Under a highly unusual sentence imposed by U.S. District Judge Thomas Durkin, tax cheat Aamir Khan will be allowed to serve five years of probation in his hometown of Doha, Qatar.
But for the next four years, Khan also will have to jet into Chicago once a year to spend 30 days in a halfway house.
The sentence — suggested by Khan’s lawyer, James Montana Jr. — will allow Khan to keep his well-paid banking job in Qatar and help him to pay the IRS the more than $1.7 million he owes in restitution and fines.
Montana on Monday described it as a “very fair and reasonable” resolution to the case.
Khan, 48, was born in Pakistan but studied at the University of Chicago and lived in Naperville from 1998 until 2004, when he relocated to the Middle East to work in banking in Bahrain and Dubai.

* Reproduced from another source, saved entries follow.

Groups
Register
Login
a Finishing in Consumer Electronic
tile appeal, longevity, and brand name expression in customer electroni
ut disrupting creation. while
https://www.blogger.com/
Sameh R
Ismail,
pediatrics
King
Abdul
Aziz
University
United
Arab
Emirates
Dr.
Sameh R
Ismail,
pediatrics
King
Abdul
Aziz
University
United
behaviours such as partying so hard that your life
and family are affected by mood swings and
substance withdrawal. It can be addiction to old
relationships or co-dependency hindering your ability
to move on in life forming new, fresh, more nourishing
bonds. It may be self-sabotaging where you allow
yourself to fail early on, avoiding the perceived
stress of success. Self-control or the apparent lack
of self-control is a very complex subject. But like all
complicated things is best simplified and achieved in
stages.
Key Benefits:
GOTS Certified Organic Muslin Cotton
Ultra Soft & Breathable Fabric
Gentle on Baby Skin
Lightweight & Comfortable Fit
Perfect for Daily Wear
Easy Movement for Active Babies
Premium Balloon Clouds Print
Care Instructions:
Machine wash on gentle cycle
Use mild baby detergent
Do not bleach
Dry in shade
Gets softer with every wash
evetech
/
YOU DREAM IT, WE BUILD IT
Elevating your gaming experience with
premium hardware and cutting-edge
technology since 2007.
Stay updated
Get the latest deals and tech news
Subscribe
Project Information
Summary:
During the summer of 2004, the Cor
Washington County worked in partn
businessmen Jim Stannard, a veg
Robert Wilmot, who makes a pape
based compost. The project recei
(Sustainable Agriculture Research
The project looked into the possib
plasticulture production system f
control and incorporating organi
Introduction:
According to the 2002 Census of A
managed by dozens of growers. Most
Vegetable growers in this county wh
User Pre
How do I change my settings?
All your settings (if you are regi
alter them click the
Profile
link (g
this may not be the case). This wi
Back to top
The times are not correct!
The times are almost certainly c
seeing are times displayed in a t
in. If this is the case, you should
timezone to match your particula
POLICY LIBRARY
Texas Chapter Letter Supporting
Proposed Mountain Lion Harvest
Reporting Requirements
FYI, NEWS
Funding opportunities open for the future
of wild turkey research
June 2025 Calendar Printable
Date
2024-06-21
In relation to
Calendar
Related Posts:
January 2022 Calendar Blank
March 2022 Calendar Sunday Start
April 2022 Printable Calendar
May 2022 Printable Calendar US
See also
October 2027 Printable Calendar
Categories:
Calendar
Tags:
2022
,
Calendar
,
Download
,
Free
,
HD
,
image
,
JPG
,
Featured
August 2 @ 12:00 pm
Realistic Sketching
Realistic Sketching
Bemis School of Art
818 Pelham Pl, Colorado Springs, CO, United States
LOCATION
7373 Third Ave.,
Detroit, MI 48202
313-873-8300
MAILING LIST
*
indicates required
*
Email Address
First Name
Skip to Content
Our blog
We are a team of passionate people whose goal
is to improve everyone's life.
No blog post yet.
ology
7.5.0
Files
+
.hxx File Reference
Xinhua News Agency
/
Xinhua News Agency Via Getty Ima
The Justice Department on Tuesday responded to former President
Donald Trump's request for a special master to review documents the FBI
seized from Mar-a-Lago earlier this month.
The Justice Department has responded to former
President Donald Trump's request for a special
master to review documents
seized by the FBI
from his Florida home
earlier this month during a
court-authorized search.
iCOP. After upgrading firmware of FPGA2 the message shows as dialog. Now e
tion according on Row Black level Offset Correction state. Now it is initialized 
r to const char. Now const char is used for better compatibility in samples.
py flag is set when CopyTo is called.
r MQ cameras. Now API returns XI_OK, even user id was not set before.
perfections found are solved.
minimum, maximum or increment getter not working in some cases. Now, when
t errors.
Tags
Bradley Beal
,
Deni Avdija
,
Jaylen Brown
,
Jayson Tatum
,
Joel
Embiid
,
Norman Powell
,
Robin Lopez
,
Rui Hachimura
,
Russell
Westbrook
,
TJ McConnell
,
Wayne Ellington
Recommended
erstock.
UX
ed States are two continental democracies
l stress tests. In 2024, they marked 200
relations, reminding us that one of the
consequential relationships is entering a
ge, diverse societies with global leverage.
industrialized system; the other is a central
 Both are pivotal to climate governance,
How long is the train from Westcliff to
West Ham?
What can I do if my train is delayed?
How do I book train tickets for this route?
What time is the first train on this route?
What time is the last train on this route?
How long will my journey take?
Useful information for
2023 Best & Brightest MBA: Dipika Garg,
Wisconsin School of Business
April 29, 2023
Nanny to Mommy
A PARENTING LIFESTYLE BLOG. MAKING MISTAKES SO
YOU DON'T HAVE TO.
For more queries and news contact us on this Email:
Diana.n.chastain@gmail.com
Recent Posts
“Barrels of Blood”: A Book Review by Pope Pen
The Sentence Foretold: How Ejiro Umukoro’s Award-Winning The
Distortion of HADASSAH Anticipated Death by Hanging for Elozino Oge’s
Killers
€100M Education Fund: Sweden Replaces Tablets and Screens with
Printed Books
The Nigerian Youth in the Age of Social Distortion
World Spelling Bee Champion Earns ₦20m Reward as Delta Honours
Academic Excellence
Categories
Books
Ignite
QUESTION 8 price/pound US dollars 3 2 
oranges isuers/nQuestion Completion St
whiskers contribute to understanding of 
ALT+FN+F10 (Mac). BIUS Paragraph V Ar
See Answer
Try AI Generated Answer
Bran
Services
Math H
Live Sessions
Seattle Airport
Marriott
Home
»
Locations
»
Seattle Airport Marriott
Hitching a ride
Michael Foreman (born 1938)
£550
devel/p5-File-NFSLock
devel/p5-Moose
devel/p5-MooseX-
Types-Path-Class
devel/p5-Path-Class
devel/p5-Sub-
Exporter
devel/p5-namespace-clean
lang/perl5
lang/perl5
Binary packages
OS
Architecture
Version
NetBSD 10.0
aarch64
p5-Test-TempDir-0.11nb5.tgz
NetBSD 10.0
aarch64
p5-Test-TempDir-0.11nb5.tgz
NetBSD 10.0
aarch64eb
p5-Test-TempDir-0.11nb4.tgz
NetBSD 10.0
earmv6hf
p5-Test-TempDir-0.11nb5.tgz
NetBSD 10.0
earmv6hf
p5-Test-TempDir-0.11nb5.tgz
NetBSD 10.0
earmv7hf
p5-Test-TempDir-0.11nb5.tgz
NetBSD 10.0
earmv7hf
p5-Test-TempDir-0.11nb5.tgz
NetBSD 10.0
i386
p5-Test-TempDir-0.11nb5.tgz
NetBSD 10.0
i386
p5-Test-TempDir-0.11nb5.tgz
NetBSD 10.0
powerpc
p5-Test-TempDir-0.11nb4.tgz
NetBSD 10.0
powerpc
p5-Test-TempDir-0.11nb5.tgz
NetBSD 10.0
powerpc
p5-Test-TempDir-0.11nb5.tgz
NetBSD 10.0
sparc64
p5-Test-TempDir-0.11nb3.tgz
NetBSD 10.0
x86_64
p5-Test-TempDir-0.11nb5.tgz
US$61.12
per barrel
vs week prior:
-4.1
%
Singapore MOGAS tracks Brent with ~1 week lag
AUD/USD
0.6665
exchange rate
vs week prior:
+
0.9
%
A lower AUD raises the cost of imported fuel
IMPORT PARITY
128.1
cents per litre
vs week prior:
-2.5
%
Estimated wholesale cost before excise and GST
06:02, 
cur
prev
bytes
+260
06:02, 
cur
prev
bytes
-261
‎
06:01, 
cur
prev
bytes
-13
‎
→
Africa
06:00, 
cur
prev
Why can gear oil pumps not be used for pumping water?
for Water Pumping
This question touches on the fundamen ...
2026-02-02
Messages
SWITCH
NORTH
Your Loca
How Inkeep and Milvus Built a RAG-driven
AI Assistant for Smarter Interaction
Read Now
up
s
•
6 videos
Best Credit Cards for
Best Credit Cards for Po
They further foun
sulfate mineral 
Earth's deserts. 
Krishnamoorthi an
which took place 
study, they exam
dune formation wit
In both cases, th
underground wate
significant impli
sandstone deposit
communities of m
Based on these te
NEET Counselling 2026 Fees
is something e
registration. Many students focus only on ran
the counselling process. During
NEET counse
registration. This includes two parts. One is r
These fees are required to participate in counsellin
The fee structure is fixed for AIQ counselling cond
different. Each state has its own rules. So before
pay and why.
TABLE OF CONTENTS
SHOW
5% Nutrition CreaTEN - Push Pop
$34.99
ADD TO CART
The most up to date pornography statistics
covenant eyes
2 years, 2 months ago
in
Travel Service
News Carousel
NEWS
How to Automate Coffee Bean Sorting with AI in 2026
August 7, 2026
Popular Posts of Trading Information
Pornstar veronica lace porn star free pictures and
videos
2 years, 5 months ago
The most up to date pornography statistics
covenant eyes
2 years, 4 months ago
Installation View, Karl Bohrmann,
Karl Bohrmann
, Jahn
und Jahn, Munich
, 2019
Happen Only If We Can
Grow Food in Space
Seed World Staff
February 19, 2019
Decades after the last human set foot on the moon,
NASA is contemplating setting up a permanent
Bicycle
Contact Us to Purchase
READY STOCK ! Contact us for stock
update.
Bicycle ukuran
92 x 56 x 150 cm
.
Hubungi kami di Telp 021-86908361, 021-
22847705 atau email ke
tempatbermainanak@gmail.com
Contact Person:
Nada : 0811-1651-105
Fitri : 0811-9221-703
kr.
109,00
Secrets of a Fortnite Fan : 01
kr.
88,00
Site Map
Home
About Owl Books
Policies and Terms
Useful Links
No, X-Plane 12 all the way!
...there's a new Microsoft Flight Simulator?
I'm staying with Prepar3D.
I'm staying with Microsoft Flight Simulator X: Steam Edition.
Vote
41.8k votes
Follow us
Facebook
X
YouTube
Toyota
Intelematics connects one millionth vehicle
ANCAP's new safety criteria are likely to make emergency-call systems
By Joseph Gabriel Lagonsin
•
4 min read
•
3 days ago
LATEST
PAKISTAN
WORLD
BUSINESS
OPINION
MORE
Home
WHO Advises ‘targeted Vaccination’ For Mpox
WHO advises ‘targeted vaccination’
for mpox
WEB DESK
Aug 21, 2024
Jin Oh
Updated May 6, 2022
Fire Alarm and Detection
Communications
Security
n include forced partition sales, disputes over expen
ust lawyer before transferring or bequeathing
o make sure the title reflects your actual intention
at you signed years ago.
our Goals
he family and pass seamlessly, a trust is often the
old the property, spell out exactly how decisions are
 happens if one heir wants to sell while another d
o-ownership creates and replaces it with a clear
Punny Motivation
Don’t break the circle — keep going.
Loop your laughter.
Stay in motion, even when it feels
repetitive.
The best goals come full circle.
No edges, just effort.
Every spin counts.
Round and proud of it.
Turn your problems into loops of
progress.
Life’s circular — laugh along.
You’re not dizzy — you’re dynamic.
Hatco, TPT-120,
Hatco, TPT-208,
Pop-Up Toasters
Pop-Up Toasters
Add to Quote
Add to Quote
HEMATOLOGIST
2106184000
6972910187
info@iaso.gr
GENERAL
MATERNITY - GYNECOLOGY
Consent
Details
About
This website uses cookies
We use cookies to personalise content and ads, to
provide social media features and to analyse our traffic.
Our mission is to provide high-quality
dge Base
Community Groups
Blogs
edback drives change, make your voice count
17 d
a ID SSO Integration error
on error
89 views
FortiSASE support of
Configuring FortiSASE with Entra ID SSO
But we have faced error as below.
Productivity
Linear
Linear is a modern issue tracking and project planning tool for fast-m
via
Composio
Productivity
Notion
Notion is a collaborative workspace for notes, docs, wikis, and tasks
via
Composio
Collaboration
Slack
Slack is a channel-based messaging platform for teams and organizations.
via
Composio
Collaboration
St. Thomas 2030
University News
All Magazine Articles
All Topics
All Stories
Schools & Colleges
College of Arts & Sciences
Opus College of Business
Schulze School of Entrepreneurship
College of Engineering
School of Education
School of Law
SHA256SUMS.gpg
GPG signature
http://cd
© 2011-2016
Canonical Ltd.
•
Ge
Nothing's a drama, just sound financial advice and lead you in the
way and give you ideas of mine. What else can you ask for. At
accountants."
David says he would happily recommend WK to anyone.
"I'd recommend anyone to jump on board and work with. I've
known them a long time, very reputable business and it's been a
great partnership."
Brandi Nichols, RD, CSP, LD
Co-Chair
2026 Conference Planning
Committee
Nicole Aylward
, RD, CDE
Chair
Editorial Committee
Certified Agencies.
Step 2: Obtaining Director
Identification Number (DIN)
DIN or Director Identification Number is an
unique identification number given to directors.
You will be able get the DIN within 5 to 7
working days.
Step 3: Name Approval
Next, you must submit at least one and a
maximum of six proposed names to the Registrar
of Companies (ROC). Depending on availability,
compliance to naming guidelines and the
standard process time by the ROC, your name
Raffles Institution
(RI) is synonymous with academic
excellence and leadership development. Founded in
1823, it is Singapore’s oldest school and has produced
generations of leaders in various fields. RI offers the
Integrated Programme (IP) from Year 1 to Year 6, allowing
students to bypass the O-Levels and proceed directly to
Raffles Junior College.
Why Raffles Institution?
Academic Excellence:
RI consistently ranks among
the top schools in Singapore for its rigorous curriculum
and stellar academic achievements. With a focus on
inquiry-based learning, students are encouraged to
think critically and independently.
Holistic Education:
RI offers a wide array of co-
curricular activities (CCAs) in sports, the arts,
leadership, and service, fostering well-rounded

The father of four pleaded guilty in August to massively understating his income in three tax returns between 2006 and 2008, and to failing to file a tax return in 2009. Altogether he dodged more than $1.3 million in taxes, prosecutors said.
Khan has already paid $400,000 of the money he owes but would have lost his job, as would his wife, if he had been sentenced to prison, as prosecutors requested, Montana argued in court filings.